By introducing various functional monomers, the integral self-degradation performance of the fracturing fluid thickener is improved. By letting the thickener have a three-level decomposition effect on three different scales, the self-degradation effect of the thickener achieved without the breaker is achieved. The self-degradation effect is much better than that of the traditional vegetable gum and polymer gel breaking agent. The degraded solution has very low viscosity, which shows that the degraded solution has almost no oligomer residue of the thickener, so that the problem of scale blockage caused by insufficient flowback rate of the fracturing solution to stay in the stratum can be avoided.

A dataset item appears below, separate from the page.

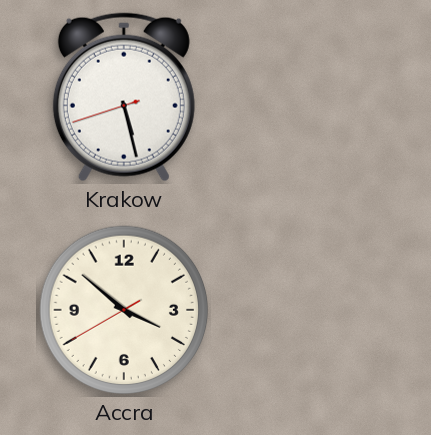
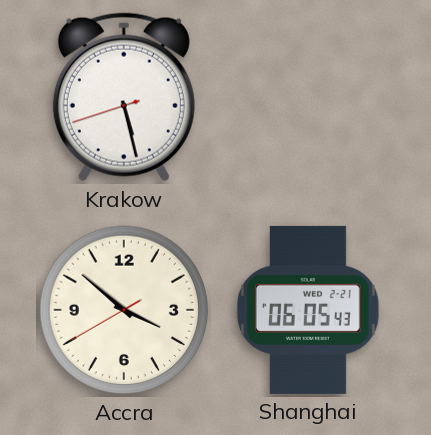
Shanghai: none -> 06:05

In addition, the invention also utilizes a relatively convenient water dispersion system to carry out photoinitiated polymerization, and has the advantages of low manufacturing cost of the water dispersion system and convenient and quick production process. The photoinitiated process also allows the polymer thickener to have the advantages of good solubility and narrow molecular weight distribution.
Drawings
FIG. 1 is a graph showing the shear rheology of the thickener prepared in example 1 at 110deg.C and 170s-1 in 1% potassium chloride brine.
Detailed Description
The following describes the embodiments of the present invention further with reference to the drawings. The description of these embodiments is provided to assist understanding of the present invention, but is not intended to limit the present invention. In addition, the technical features of the embodiments of the present invention described below may be combined with each other as long as they do not collide with each other.

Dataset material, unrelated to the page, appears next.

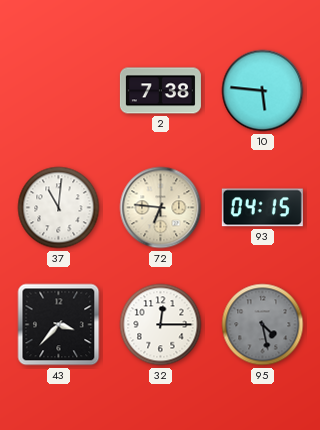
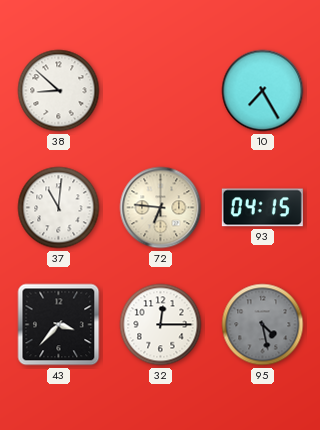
38: none -> 8:52
2: 7:38 -> none
10: 5:46 -> 7:25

The raw materials used in the examples of the present invention are all commercial products.
Example 1
(1) Preparation of surface active monomers:
73.6g of sodium chloroethyl sulfonate, 72.0g of dodecyl amine and 300g of butanone are added into a 1L four-neck flask provided with a stirrer, a thermometer, a condenser and a gas inlet and outlet, and the mixture is heated to 80 ℃ under stirring to react for 6 hours to obtain the sodium N-dodecyl ethane sulfonate.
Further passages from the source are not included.